REQUIRED WORK ▸ Your output should be the lines below from the one holding "Confronta rapidamente" through the one holding "Eusko Legebiltzarrerako hauteskundeak 2001", transcribed exactly, with no pictures.

DATA TO EXAMINE ▸
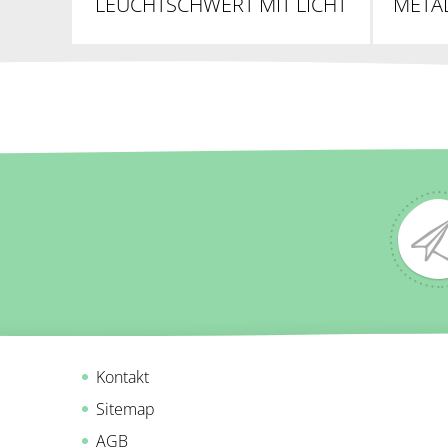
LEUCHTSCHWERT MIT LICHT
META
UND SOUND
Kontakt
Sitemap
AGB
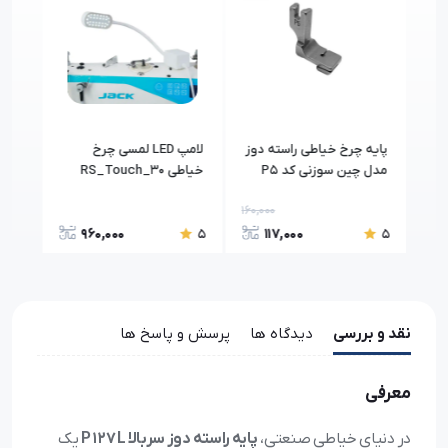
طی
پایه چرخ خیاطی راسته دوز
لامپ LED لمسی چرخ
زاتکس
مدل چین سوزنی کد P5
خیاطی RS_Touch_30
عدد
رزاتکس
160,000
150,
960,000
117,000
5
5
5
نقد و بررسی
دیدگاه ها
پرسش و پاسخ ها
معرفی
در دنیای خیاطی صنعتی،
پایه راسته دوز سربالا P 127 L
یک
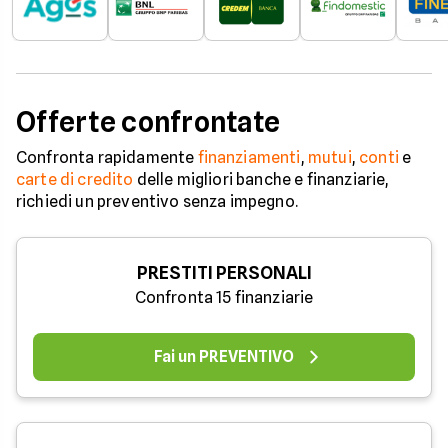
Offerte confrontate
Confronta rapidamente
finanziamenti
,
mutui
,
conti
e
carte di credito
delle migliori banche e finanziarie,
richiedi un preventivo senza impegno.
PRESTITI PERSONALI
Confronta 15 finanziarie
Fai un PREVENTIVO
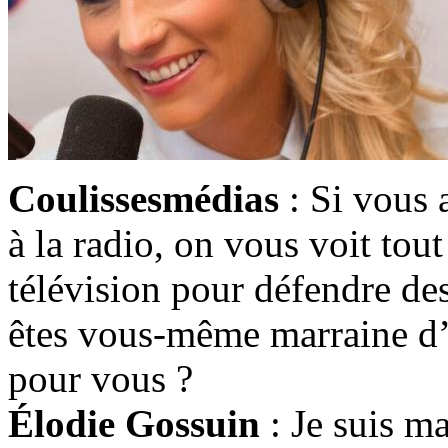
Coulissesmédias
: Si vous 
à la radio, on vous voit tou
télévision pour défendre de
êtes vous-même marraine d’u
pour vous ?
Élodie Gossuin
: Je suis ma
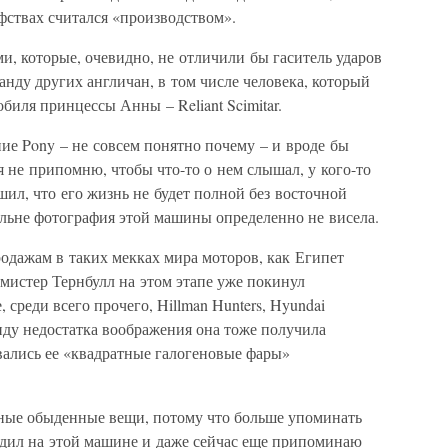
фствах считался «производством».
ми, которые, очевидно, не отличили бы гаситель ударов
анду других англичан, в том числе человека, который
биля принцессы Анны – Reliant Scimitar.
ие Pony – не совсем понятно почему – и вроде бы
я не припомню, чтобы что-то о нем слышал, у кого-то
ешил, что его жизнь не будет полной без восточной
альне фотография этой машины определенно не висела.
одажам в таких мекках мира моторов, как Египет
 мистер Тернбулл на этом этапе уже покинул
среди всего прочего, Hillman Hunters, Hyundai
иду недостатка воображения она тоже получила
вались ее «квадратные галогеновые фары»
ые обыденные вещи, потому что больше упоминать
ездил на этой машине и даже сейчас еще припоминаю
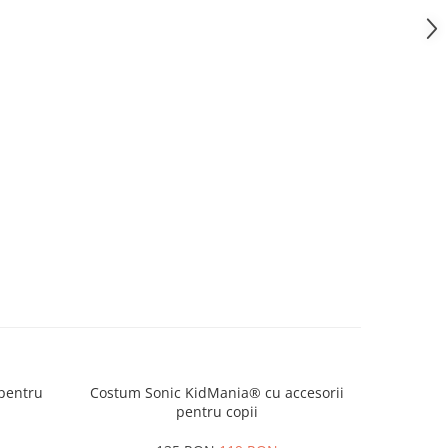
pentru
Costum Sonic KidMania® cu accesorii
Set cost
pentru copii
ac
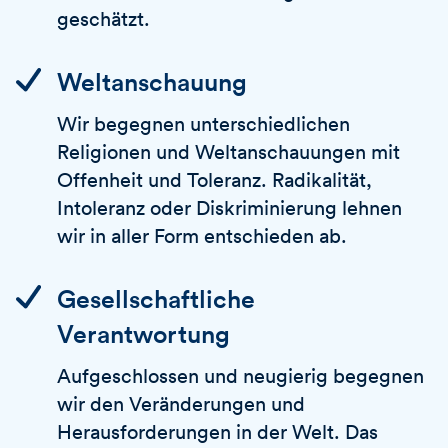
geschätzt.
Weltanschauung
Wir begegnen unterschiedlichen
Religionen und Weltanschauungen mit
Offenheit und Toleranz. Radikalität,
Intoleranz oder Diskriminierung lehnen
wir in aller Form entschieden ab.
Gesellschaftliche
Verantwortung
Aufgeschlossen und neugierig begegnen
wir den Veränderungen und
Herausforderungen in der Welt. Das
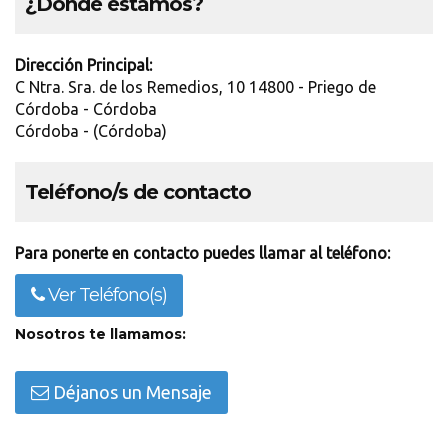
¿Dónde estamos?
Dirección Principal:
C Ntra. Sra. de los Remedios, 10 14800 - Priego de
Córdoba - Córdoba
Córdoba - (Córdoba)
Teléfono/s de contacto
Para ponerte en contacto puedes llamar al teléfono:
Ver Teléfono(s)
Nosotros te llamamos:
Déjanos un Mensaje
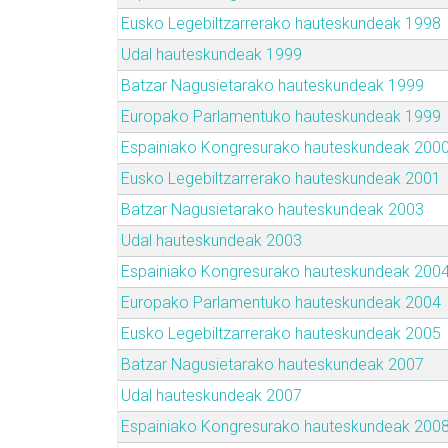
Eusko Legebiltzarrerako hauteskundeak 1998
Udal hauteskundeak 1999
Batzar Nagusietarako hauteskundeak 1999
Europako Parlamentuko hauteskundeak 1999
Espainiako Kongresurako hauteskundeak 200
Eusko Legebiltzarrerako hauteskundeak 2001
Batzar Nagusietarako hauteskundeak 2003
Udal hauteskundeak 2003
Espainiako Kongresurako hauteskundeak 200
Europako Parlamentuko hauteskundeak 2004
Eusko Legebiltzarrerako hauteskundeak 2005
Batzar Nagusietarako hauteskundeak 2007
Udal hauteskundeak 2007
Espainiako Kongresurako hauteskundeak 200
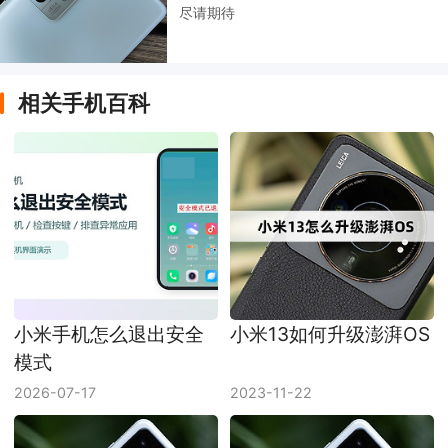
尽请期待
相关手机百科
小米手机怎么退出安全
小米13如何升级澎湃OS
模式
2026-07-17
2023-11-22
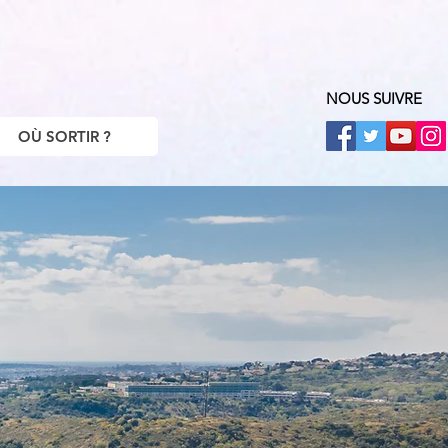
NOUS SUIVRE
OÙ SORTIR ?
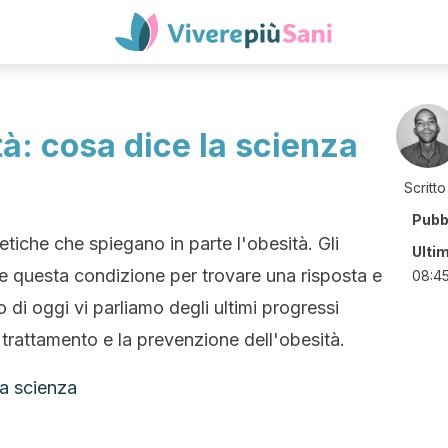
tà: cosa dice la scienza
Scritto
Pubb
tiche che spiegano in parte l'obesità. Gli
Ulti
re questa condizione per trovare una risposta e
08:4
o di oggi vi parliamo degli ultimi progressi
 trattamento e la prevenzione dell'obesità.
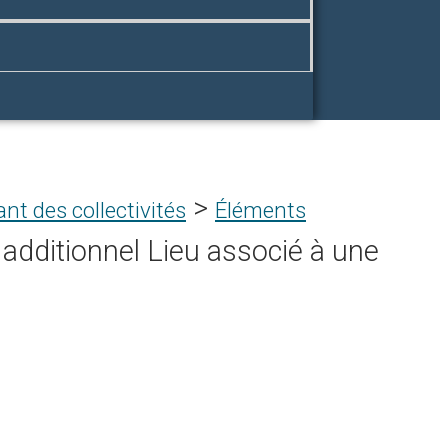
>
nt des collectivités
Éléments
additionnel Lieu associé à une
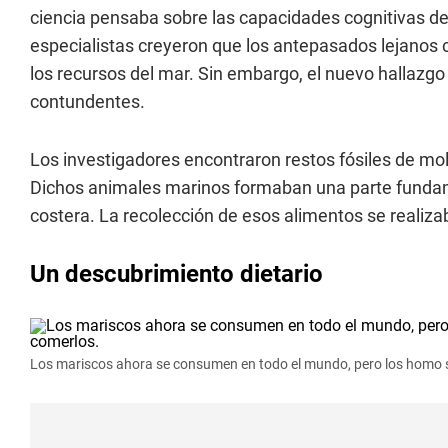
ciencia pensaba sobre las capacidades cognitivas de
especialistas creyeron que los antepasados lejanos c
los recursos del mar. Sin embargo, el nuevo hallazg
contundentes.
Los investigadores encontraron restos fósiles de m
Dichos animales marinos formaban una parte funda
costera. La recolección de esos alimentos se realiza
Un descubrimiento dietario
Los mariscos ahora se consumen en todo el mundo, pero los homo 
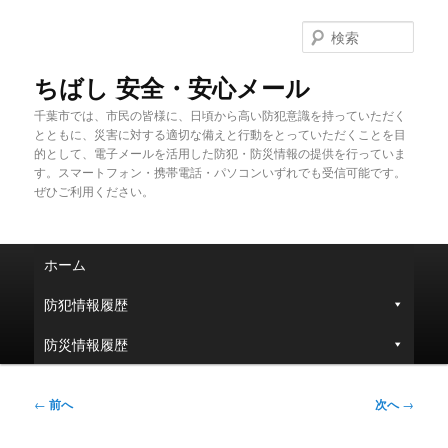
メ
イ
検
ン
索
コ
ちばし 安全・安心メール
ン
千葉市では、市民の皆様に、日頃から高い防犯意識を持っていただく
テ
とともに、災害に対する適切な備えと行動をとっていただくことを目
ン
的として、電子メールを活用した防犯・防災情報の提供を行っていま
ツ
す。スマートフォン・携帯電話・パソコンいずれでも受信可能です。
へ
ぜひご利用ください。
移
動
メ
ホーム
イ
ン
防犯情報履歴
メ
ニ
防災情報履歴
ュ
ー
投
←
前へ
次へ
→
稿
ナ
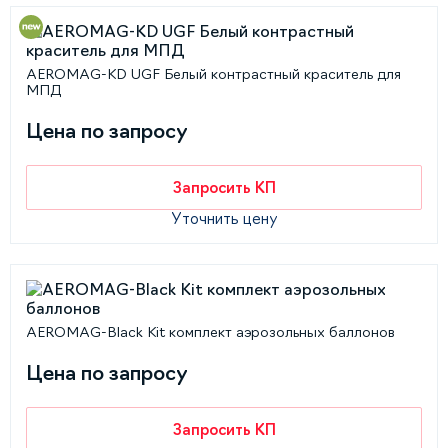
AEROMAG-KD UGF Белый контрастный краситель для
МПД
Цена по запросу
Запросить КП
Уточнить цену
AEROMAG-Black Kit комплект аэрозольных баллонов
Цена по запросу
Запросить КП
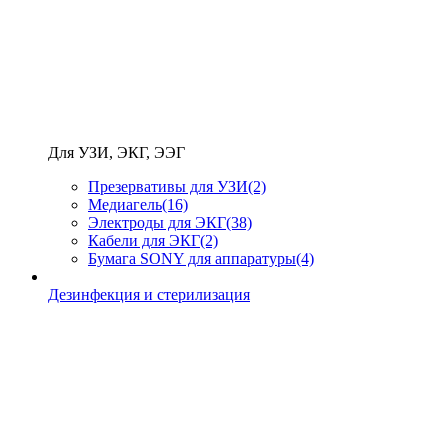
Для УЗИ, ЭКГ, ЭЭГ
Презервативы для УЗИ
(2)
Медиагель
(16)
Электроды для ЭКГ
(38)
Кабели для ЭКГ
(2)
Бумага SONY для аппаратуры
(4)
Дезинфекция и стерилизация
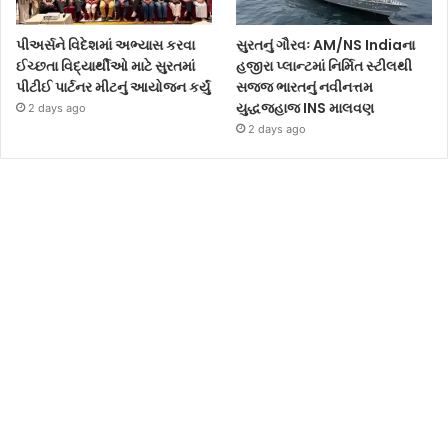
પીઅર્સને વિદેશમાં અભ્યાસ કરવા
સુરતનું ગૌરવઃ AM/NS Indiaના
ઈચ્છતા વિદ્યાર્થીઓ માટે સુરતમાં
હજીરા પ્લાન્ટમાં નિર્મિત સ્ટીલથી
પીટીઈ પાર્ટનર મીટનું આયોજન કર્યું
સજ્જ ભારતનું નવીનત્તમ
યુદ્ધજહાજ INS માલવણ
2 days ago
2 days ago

RESULT OF THIS TASK ▸
Confronta rapidamente
finanziamenti
,
mutui
,
conti
e
carte di credito
delle migliori banche e finanziarie,
richiedi un preventivo senza impegno.
PRESTITI PERSONALI
Confronta 15 finanziarie
Fai un PREVENTIVO
Coulissesmédias
: Si vous 
à la radio, on vous voit tou
télévision pour défendre de
êtes vous-même marraine d’u
pour vous ?
Élodie Gossuin
: Je suis ma
фствах считался «производством».
ми, которые, очевидно, не отличили бы гаситель ударов
анду других англичан, в том числе человека, который
биля принцессы Анны – Reliant Scimitar.
ие Pony – не совсем понятно почему – и вроде бы
я не припомню, чтобы что-то о нем слышал, у кого-то
ешил, что его жизнь не будет полной без восточной
альне фотография этой машины определенно не висела.
одажам в таких мекках мира моторов, как Египет
 мистер Тернбулл на этом этапе уже покинул
среди всего прочего, Hillman Hunters, Hyundai
иду недостатка воображения она тоже получила
вались ее «квадратные галогеновые фары»
ые обыденные вещи, потому что больше упоминать
ездил на этой машине и даже сейчас еще припоминаю
pentru
Costum Sonic KidMania® cu accesorii
Set cost
pentru copii
ac
geschätzt.
Weltanschauung
Wir begegnen unterschiedlichen
Religionen und Weltanschauungen mit
Offenheit und Toleranz. Radikalität,
Intoleranz oder Diskriminierung lehnen
wir in aller Form entschieden ab.
Gesellschaftliche
Verantwortung
Aufgeschlossen und neugierig begegnen
wir den Veränderungen und
Herausforderungen in der Welt. Das
¿Dónde estamos?
Dirección Principal:
C Ntra. Sra. de los Remedios, 10 14800 - Priego de
Córdoba - Córdoba
Córdoba - (Córdoba)
Teléfono/s de contacto
Para ponerte en contacto puedes llamar al teléfono:
Ver Teléfono(s)
Nosotros te llamamos:
Déjanos un Mensaje
Eusko Legebiltzarrerako hauteskundeak 1998
Udal hauteskundeak 1999
Batzar Nagusietarako hauteskundeak 1999
Europako Parlamentuko hauteskundeak 1999
Espainiako Kongresurako hauteskundeak 200
Eusko Legebiltzarrerako hauteskundeak 2001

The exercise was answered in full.